Vice-chairman Michael T Duke, who met reporters here today, pointed out that the company, which earns over $90 billion of annual revenues from international markets “operates under no fewer than 52 different brand names, of which only 25 per cent bear the Wal-Mart brand”.
Wal-Mart has a joint venture with Bharti Enterprises for a cash-and-carry(wholesale) venture in India.

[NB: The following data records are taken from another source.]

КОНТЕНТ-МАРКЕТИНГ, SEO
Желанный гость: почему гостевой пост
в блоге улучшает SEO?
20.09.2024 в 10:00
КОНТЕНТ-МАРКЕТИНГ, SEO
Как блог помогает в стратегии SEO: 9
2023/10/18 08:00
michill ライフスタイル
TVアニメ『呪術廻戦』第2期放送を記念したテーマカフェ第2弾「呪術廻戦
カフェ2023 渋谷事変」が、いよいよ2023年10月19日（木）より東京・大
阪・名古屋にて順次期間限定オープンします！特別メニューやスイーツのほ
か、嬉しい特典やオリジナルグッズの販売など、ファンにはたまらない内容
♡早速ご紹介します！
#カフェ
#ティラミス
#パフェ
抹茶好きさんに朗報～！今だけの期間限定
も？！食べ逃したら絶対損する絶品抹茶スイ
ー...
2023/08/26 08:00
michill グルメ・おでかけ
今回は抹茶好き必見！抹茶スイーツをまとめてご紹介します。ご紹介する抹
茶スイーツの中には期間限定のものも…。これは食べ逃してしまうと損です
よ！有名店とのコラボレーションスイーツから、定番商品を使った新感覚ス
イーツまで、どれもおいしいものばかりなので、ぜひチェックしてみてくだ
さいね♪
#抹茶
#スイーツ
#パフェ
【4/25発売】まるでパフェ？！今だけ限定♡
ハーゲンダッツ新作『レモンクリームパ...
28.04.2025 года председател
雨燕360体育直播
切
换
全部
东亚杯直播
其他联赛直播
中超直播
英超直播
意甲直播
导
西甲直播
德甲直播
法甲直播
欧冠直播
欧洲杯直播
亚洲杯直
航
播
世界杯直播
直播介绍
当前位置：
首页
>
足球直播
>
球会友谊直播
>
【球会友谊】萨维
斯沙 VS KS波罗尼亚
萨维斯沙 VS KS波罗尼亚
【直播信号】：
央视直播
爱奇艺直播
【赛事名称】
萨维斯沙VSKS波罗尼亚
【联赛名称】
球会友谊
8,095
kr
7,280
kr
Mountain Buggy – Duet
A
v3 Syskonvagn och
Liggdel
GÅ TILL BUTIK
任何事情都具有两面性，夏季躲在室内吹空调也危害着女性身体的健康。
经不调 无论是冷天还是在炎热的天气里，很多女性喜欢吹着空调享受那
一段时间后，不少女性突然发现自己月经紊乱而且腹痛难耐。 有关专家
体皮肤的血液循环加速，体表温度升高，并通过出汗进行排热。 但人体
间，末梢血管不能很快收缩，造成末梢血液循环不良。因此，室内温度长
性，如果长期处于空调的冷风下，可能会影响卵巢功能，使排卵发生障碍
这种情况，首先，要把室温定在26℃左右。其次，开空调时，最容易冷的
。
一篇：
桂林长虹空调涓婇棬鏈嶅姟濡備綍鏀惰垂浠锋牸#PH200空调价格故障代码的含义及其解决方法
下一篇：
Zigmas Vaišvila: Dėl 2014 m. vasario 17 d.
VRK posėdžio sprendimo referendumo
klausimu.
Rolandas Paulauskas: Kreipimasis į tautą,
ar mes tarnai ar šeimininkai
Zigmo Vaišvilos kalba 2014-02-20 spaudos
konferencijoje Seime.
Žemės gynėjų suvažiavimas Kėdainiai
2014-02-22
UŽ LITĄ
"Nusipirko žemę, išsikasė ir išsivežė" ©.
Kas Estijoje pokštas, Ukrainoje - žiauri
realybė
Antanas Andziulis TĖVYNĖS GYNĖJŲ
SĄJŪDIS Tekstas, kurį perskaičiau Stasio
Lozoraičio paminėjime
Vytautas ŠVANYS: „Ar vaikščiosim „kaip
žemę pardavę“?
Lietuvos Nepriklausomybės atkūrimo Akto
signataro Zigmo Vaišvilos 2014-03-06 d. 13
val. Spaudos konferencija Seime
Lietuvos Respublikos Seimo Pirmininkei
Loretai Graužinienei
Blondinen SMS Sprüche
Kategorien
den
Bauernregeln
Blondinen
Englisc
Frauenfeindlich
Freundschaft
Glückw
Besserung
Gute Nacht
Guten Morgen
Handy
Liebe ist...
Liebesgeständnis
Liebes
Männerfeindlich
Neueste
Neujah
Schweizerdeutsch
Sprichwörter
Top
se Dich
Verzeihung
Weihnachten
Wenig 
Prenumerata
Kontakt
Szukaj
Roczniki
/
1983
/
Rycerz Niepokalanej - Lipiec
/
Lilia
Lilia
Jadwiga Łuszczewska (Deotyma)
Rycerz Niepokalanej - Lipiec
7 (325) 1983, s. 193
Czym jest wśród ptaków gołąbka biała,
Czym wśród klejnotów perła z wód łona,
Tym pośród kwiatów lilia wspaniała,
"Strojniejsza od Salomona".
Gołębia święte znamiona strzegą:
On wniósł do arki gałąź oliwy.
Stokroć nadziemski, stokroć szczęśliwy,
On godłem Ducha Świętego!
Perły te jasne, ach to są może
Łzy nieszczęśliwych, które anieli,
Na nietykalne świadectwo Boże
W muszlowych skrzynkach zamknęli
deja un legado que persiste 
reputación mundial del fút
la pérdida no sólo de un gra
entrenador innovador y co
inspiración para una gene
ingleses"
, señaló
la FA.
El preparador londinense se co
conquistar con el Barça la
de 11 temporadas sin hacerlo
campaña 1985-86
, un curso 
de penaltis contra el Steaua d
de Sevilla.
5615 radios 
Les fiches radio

There are no regulatory restrictions on using the Wal-Mart brand in this business, but the company cannot have its brand name on front-end (retail level) stores that sell direct to consumers.
This is because while India allows 100 per cent foreign direct investment in wholesale cash-and-carry, it bars any foreign investment in retail that sells multiple brands and products (51 per cent is allowed in single-brand retail).
However, a foreign multi-brand retailer can strike franchise deals with an Indian company, allowing for its brand name on store fronts. Among existing examples of such arrangements is the UK-based retailer Debenhams, which operates a department store in Gurgaon.
Duke, who was flanked by Rajan Mittal, joint managing director, Bharti Enterprises, also asserted that the combine is on track to unveil its much anticipated retail and wholesale foray in April.
“We will unveil the plan for the roll out, the number of stores and the brand among other things at that time,” Mittal said. “We are close to finalising the brand and fleshing it out,” he added.
In all probability, the front-end retail stores, the first of which is slated to open in August, will possibly bear the Bharti Retail tag, while the larger cash-and-carry facilities (typically between 50,000 and 100,000 sq ft each and selling everything under the sun and feeding the retail front), will carry the Wal-Mart moniker.
The first cash-and-carry facility is slated to open by December (likely in Chandigarh). “Thereafter, we plan to open another two-three facilities in 2009,” said Raj Jain, president and CEO, Wal-Mart India. By 2015, the combine plans to have between 10 and 15 wholesale facilities across the country.
Duke’s latest visit to India comes at a time when organised retail, which accounts for barely 5 per cent of annual retail purchases of an estimated $280 billion, has witnessed mounting opposition from political and trade lobbies.